Kubernetes for Data Engineers: A Beginner’s Guide
This tutorial will introduce you to the core concepts of containers, Kubernetes, and Helm, with a focus on local
development and a simple data processing script.
Prerequisites
- Docker installed on your local machine
- minikube installed for local Kubernetes cluster
- kubectl installed for interacting with Kubernetes
- Helm installed for package management
So what is Kubernetes, MiniKube, and Kubectl, and Helm?
- Kubernetes (k8s): An open-source container orchestration platform that automates the deployment, scaling, and
management of containerized applications. - MiniKube: A tool that runs a single-node Kubernetes cluster inside a virtual machine on your local machine.
- Kubectl: The command-line tool for interacting with Kubernetes clusters.
- Helm: A package manager for Kubernetes that helps you define, install, and upgrade applications on your cluster.
There are a few gaps in this tutorial for the purpose of learning. It is a great starting point for beginners to understand the basics of Kubernetes and Helm.
1: Understanding Containers
Containers are lightweight, standalone executable packages that include everything needed to run a piece of software, including the code, runtime, system tools, libraries, and settings. They are isolated from each other and share the same operating system kernel, making them more efficient than virtual machines.
1. Create a Python script named data_processor.py:
import time
def process_data() -> None:
"""
This function simulates data processing.
"""
print("Starting data processing...")
time.sleep(5)
print("Data processing completed!")
if __name__ == "__main__":
while True:
process_data()
time.sleep(10)
This script does not do much… but it will be used to demonstrate how to run a containerized application.
2. Create a Dockerfile:
FROM python:3.9-slim
WORKDIR /app
COPY data_processor.py .
CMD ["python", "data_processor.py"]
In this configuration, we are using the official Python 3.9 slim image as the base image. We copy the data_processor.py script into the /app directory and set it as the default command to run when the container starts.

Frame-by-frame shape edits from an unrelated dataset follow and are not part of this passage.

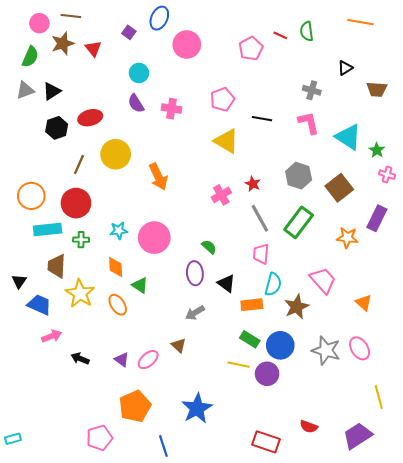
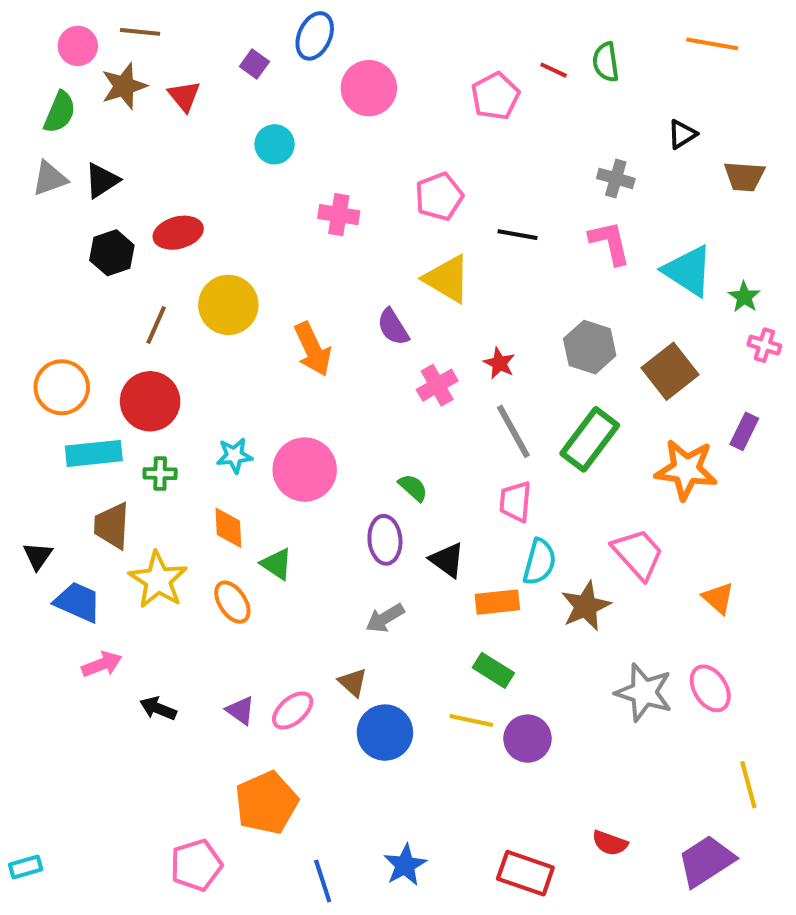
purple semicircle: (136, 103) -> (393, 327), moved
purple rectangle: (377, 218) -> (744, 431), size x0.7
orange star: (347, 238) -> (686, 470), size x1.4
blue circle: (280, 345) -> (385, 733), moved
blue star: (197, 408) -> (405, 865), moved, size x0.7

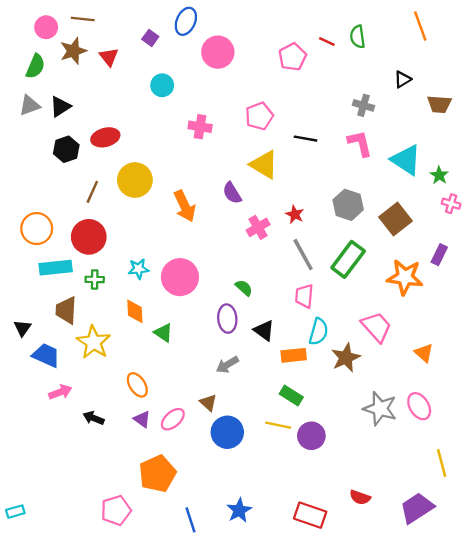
orange line: (712, 44) -> (420, 26), turned 60
orange ellipse: (232, 602) -> (137, 385), moved

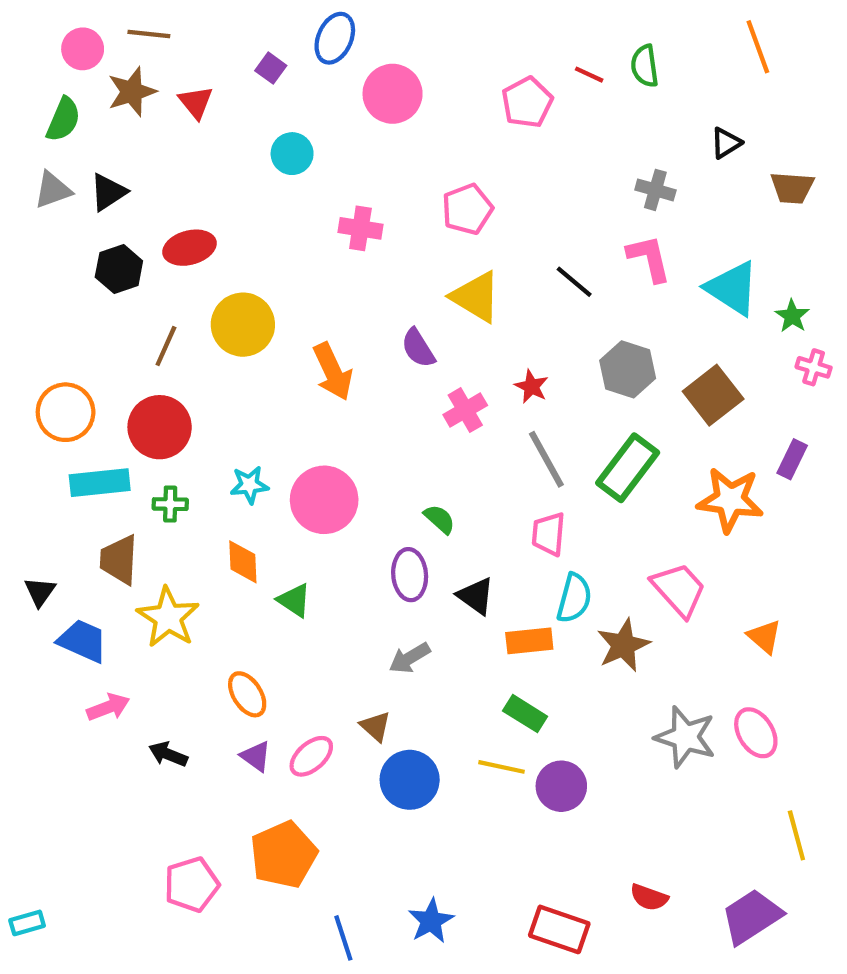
black line: (305, 139) -> (574, 282), moved, turned 30
pink pentagon: (116, 510) -> (192, 885), moved

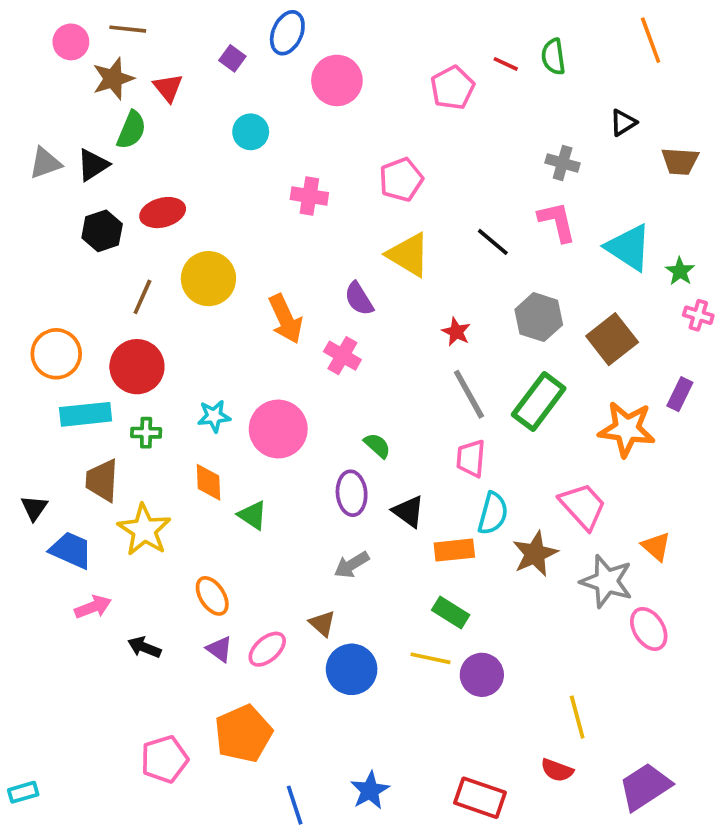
green semicircle: (63, 119) -> (131, 130), moved
pink cross: (465, 410) -> (342, 356), moved, turned -30
gray star: (685, 737) -> (607, 581), moved
yellow line: (796, 835) -> (577, 717), moved

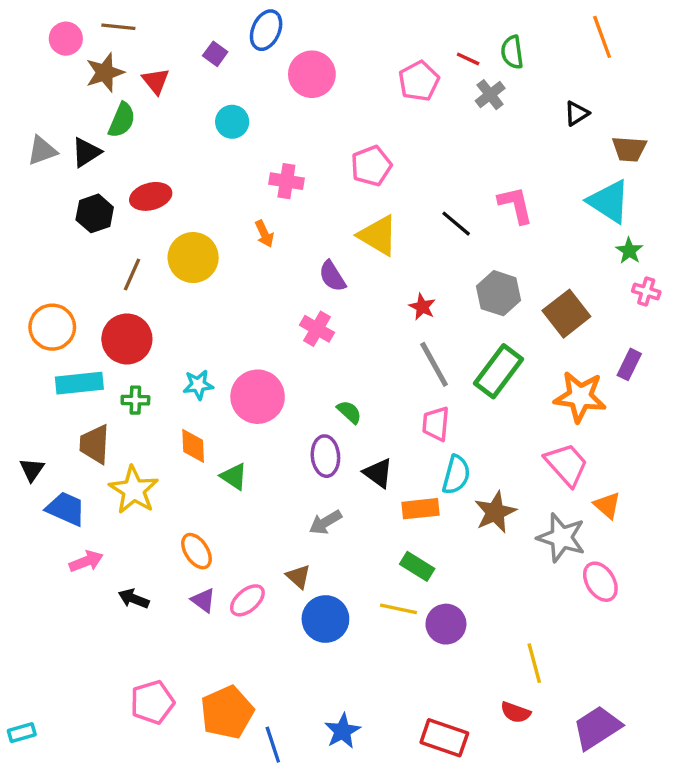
gray cross: (563, 163) -> (490, 95), moved, turned 36
cyan triangle: (629, 247) -> (609, 202), moved
orange arrow: (286, 319) -> (264, 234), moved, size x0.6
pink trapezoid: (583, 506) -> (566, 465), moved
orange pentagon: (243, 734) -> (227, 712), moved

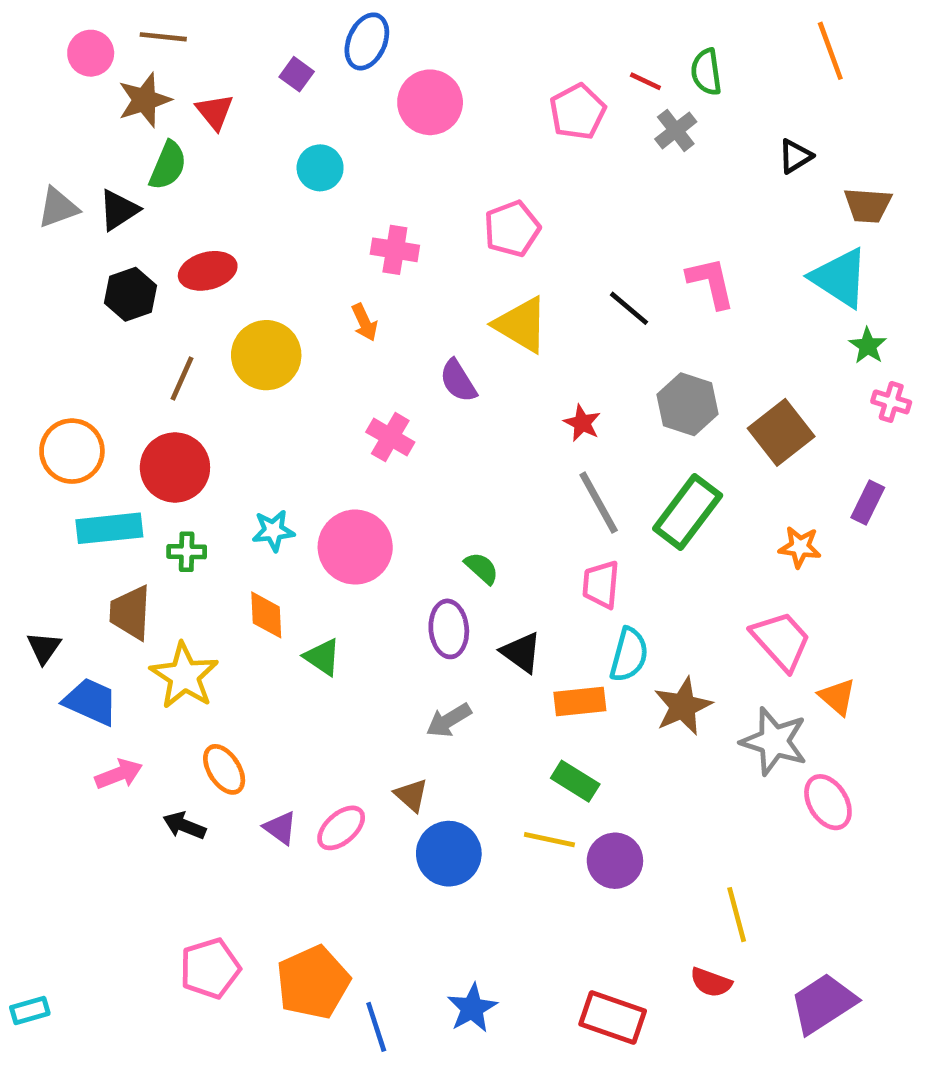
pink cross: (317, 329) -> (390, 437), moved
orange star: (580, 397) -> (800, 547), size x0.6
orange ellipse: (196, 551) -> (224, 769), moved

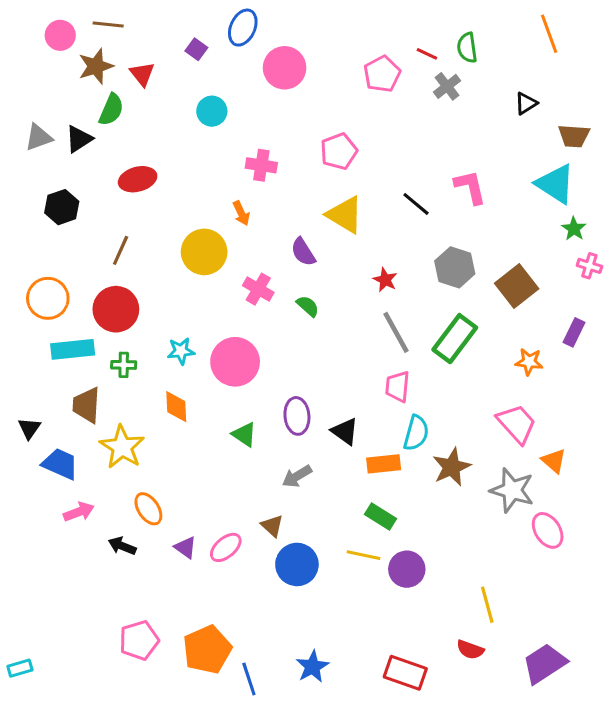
black hexagon: (130, 294) -> (62, 207), moved
yellow circle: (266, 355) -> (204, 252), moved
green semicircle: (482, 568) -> (308, 306), moved
green triangle: (322, 657) -> (244, 435), moved

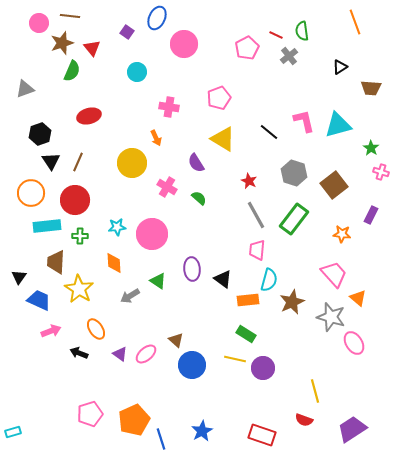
black triangle: (79, 139) -> (51, 161), moved, turned -30
cyan triangle: (555, 184) -> (338, 125), moved, turned -48
gray arrow: (297, 476) -> (130, 296), moved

The docker commands are as follows:
- -rm: Automatically remove the container when it exits
- -t: Allocate a pseudo-TTY
- -d: Run the container in the background
- -p: Publish a container’s port(s) to the host
- - - name: Assign a name to the container
3. Build the Docker image:
docker build -t data-processor .
4. Run the container locally:
We will run the container in the foreground to see the output from the data_processor.py script.
docker run --rm -t data-processor
You should see the output from the data_processor.py script in your terminal. We can stop the container by pressing `Ctrl+C`.
2: Introduction to Kubernetes
Kubernetes is a container orchestration platform that automates the deployment, scaling, and management of containerized applications.It is designed to run distributed systems at scale, making it ideal for cloud-native applications.
We will use minikube to set up a local Kubernetes cluster for development purposes. Minikube is a tool that runs a single-node Kubernetes cluster inside a virtual machine on your local machine. It is a great way to get started with Kubernetes without the need for a cloud provider. This is known as bare-metal Kubernetes, because it runs directly on your local machine.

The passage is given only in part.